Atmospheric transport may lead to allergies in previously unaffected regions
The conclusion: Allergic reactions like hay fever do not simply depend on pollen, but on the amount of allergens these pollen carry, and that varies more than 10-fold between days, locations, and years. Atmospheric transport of high potency pollen to locations that normally have a lower allergen exposure can lead to sudden increases in the number of people suffering from allergies. Changes in atmospheric transport or climate in general may result in patients being affected by allergies where they were previously unaffected.

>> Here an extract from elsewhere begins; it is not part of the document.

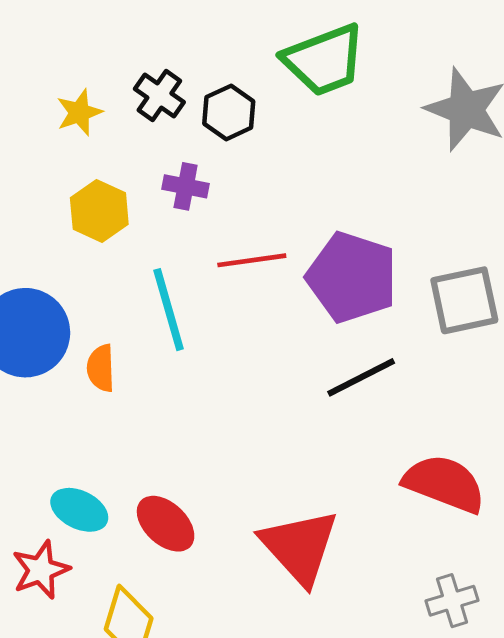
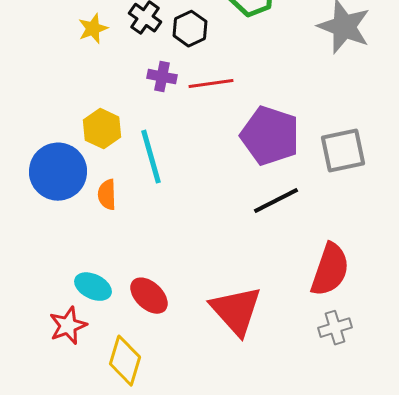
yellow hexagon: (99, 211) -> (102, 129), moved
red line: (252, 260) -> (211, 84), moved
red semicircle: (444, 484) -> (330, 270), turned 88
gray cross: (452, 601) -> (335, 328), moved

Asthma and rhinitis stress Public Health in Europe
Asthma and rhinitis are the most common chronic diseases in childhood. Up to one in three children suffer from these conditions and up to 15% of these have severe disease; direct and indirect costs may reach over EUR100 billion yearly. Measures to prevent or stop the progression of these allergic diseases will have a major impact on the quality of life of Europeans and on Public Health. As there is a strong need to promote allergic diseases as health priorities in the EU and beyond, representatives from different organizations, including Elisabetta Gardini, member of the European Parliament, will discuss the next steps in fighting chronic respiratory diseases.